TASK GOAL:
Your output must hold every entry exactly as written and none of the pictures.

THE RECORDS:
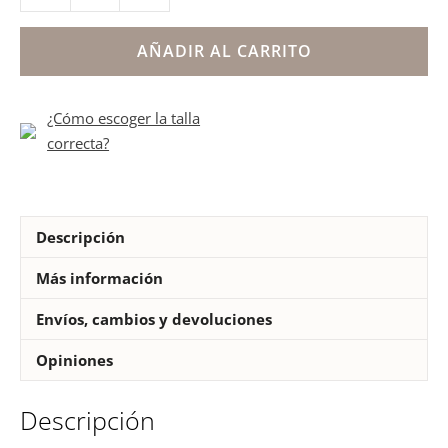
deportiva
abiertas
AÑADIR AL CARRITO
niño
campamento
¿Cómo escoger la talla
cantidad
correcta?
Descripción
Más información
Envíos, cambios y devoluciones
Opiniones
Descripción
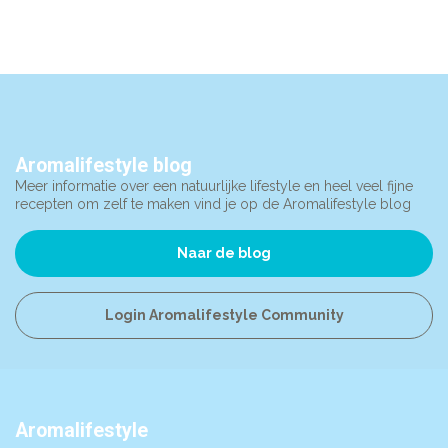
Aromalifestyle blog
Meer informatie over een natuurlijke lifestyle en heel veel fijne
recepten om zelf te maken vind je op de Aromalifestyle blog
Naar de blog
Login Aromalifestyle Community
Aromalifestyle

ANSWER TO THIS TASK:
deportiva
abiertas
AÑADIR AL CARRITO
niño
campamento
¿Cómo escoger la talla
cantidad
correcta?
Descripción
Más información
Envíos, cambios y devoluciones
Opiniones
Descripción
Aromalifestyle blog
Meer informatie over een natuurlijke lifestyle en heel veel fijne
recepten om zelf te maken vind je op de Aromalifestyle blog
Naar de blog
Login Aromalifestyle Community
Aromalifestyle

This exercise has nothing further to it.